Nintendo will have to follow the others one way or another, because mankind wants this. We want to evolve and we need to move beyond the tiny plastic little box idea, that some cling onto for nostalgic reasons (I love my gameboys a lot, but those are devices that are barely even sold by the companies of today, and second hand sellers take us for rich fools, so there's that little predicament when you look at the tiny little plastic boxes called consoles).

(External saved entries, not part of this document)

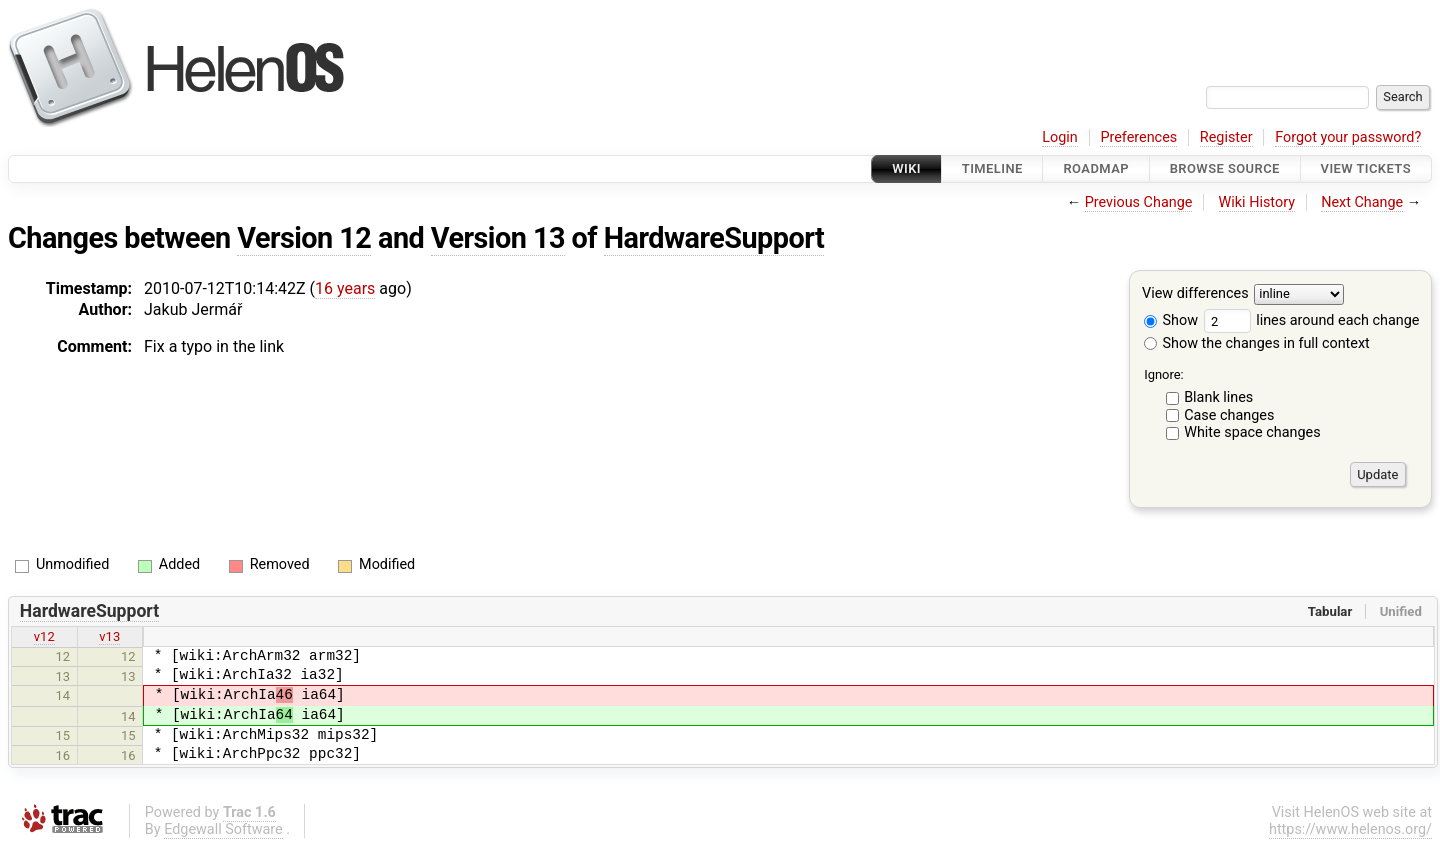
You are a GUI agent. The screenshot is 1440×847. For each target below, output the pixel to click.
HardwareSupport (714, 238)
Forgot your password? (1348, 137)
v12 (44, 636)
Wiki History (1257, 202)
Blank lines (1218, 397)
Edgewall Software (223, 829)
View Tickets (1366, 168)
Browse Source (1225, 168)
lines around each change (1312, 320)
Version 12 (304, 238)
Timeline (992, 168)
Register (1226, 137)
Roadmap (1096, 168)
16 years (345, 288)
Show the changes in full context (1257, 343)
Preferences (1138, 137)
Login (1060, 137)
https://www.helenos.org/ (1350, 829)
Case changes (1229, 415)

Either way, at the end of the day, the ecosystem is here and now, and it matters more to how far it can reach and what it can possibly offer. The boxes are the shells to which the ecosystem can step onto and provide service. Again, you cannot quantify an ecosystem in sales, I just want to make this point very, very clear to you, because you seem to have an unmoving thought process regarding "system sales" of shell hardware, when talking about the Deck, and I already told you it's sales matter little, it is the OS that matters more, and that is what counts as the "biggest win". The fact you seek to quantify it is what baffles me (because I do not want to be that character, but I  also don't want to assume you are letting you "fan" side take over your judgement of being able to look at the bigger picture). 

I am not talking about the Steam OS. The post I quoted did not specify the software, it specified the device. I'm talking about apples, you're talking oranges.

Hardware sales actually do matter. More people play on Switch or PS5 than on Steam Deck by an order of magnitude. 

And people have been claiming for the last 20 years that the days of console hardware are numbered, yet here we are in 2025 and systems like the Switch and PS5 are doing great.

This is going way off topic at this point though, so I'll redirect to the subject of the thread, Xbox's stumbles this gen.